Portrait de Frédéric Beigbeder

Le 9 septembre 2016 sur le plateau du 7/9 de France Inter. Fréderic Beigbeder, tee shirt et lunettes noires commence sa chronique en levant les bras et en poussant des petits cris. On peut aisément et sans trop d’imagination, humer les vapeurs d’alcool émanant de cette grande silhouette dégingandée.

C’est la première chronique de Beigbeder sur France Inter. Il est 8h55. Ce dernier avoue sans complexe ne pas avoir dormi de la nuit et débarquer tout droit de boîte de nuit. Beigbeder ne fait pas dans la demie mesure. Loin d’être hésitant il se lance dans une impro sans bafouiller. Le mot juste.
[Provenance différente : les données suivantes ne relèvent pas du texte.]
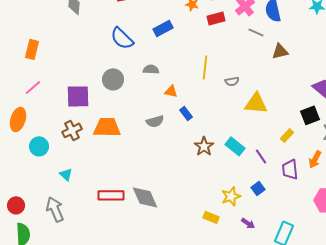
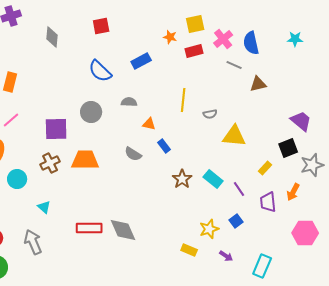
gray semicircle: (155, 121) -> (133, 154), turned 48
La cohérence n’est pas au rendez vous, mais qu’importe, ici nous sommes venus écouter Beigbeder. L’enfant terrible, le dandy des temps modernes, l’indomptable Frédéric Beigbeder. Il donne dans l’autodérision, le cynisme et l’irrévérence comme à son habitude. Faute avouée, tout est pardonné.
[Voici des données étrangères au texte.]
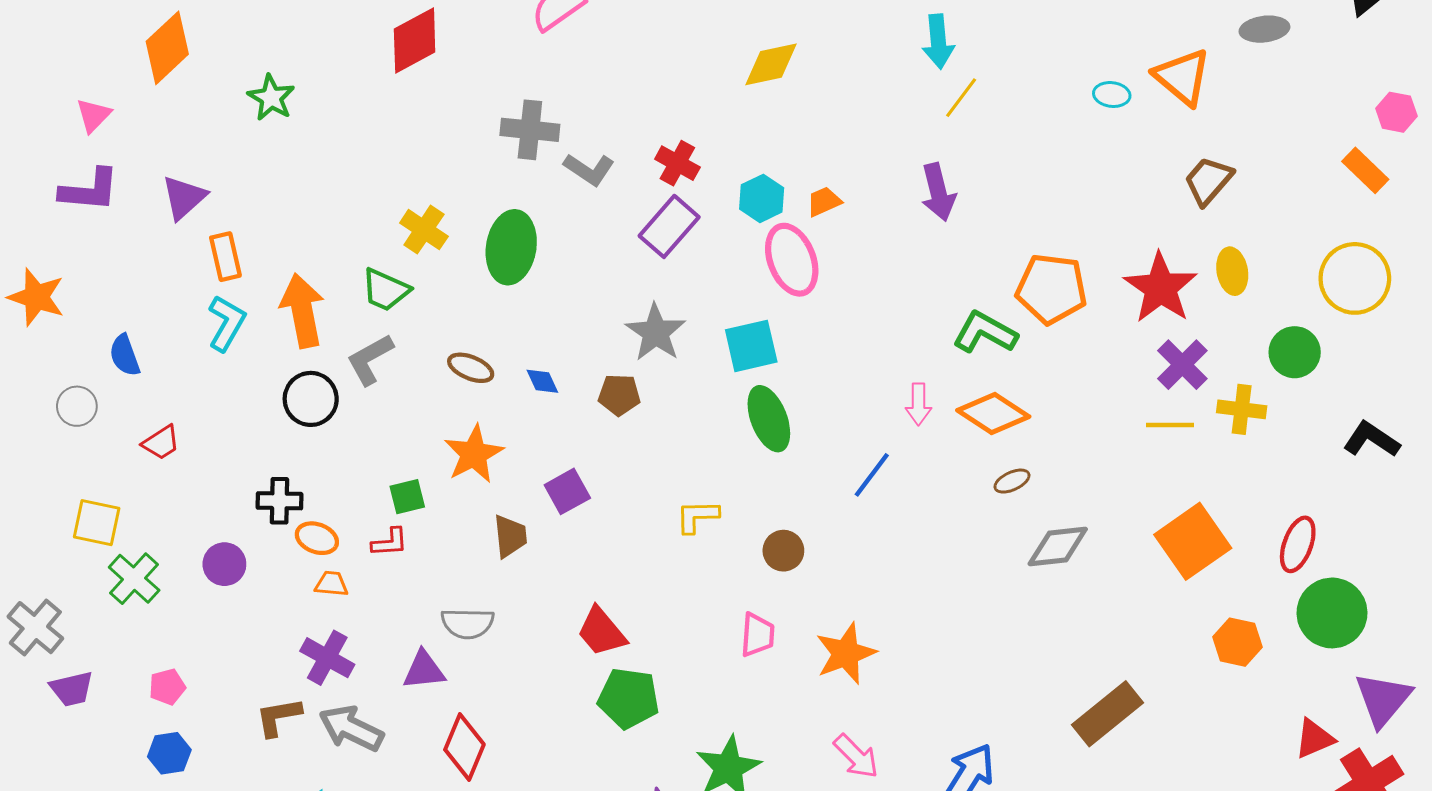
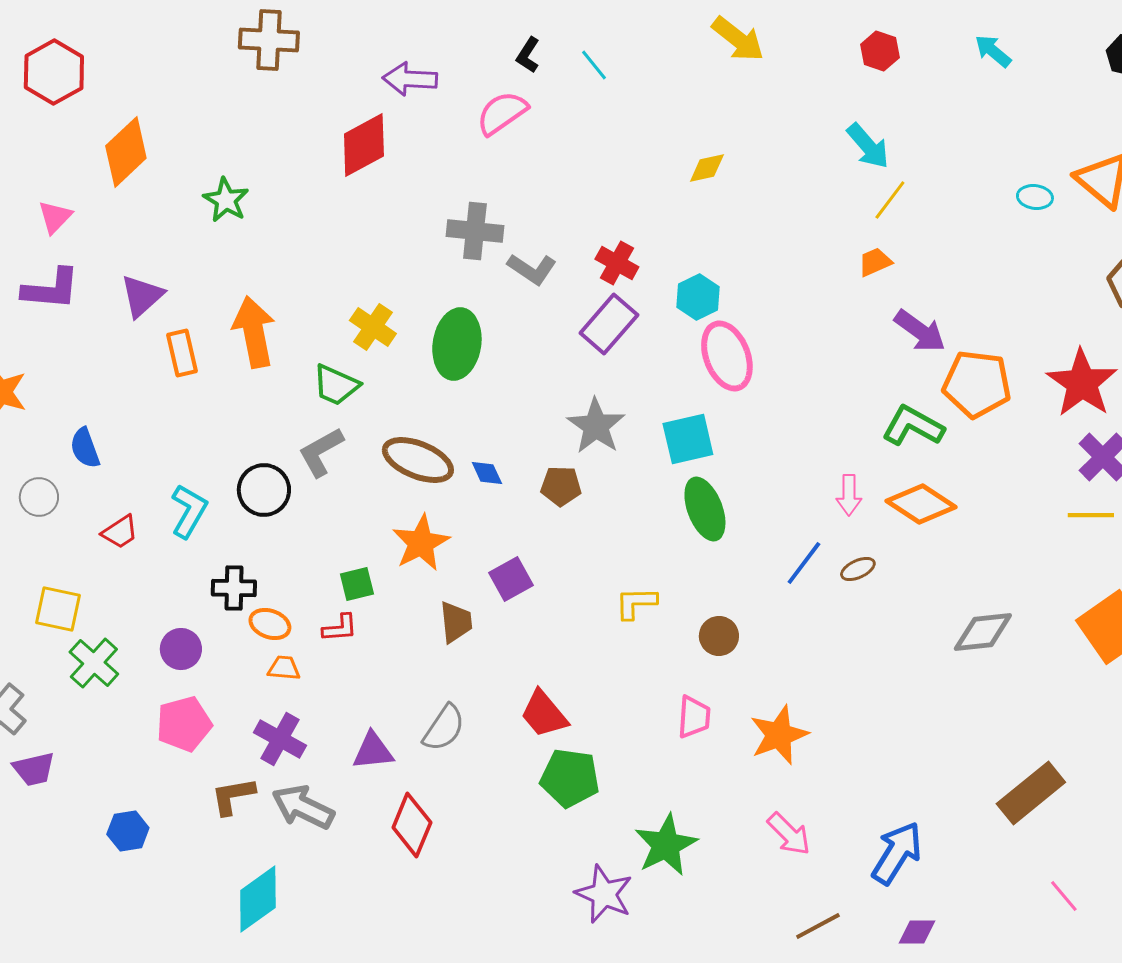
cyan arrow: (938, 42) -> (868, 146), turned -36
yellow diamond: (771, 64) -> (707, 168), size x0.7
purple arrow: (938, 192) -> (920, 331), moved, turned -40
orange trapezoid: (824, 202) -> (875, 262), moved
orange arrow: (302, 311) -> (254, 332), moved
cyan L-shape: (227, 323) -> (189, 511), moved
brown ellipse: (471, 368) -> (418, 460), size x1.6
brown ellipse: (1012, 481) -> (858, 569), moved
gray semicircle: (468, 623) -> (444, 728), moved, turned -57
pink pentagon: (167, 687) -> (184, 724), moved, size x1.6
Lui même le dit : que peut on attendre en invitant Beigbeder à faire une chronique à une heure si matinale, sinon qu’il fasse exactement ce pourquoi on l’a convié. Faire l’enfant au fond de la classe, à l’aube d’une belle gueule de bois. Ricaner d’avoir fait LA bêtise, arriver ivre à la rentrée devant un prof qui voudrait garder son sérieux mais qui ne peut s’empêcher de trouver ce gamin attachant.

Alors oui peut être sommes nous à l’image d’un Patrick Cohen, à la fois gêné et admiratif devant une telle insolence. Chez Beigbeder il y a cette ambivalence, cette aura dont sont coiffés les grands et les pas nets. Ceux pour qui le succès est arrivé par hasard un soir de débauche ou à la fin d’un été studieux.

Ceux qui ne font rien d’autre que ce pourquoi ils sont nés. Si certains s’offusquent de sa nonchalance, allant jusqu’à invoquer la faute grave, beaucoup ne voit chez lui que ce qu’il y a voir : un enfant en costard cravate jouissant de son talent (incontestable ?) et de son goût prononcé pour le plaisir des grands soirs.

Frédéric Beigbeder est né en 1965 à Neuilly sur Seine dans une famille plutôt bourgeoise. Sa mère, Christine de Chasteigner traduit des romans à l’eau de rose et son père, Jean Michel Beigbeder est recruteur.

Le jeune Frédéric passe ses étés à Biarritz et ses hivers chez Castel. Il fréquente des établissements prestigieux passant du Lycée Montaigne à Louis le Grand avant d’intégrer Sciences Po et le Celsa. C’est d’ailleurs sur les bancs de sciences po qu’il crée en 1984, le CACA’S CLUB (acronyme de Club des analphabètes cons mais attachants) et organise des soirées avec ses congénères noceurs, parmi lesquels on retrouve Edouard Baer, Jean François Copé mais aussi Bruno de Stabenrath et bien d’autres.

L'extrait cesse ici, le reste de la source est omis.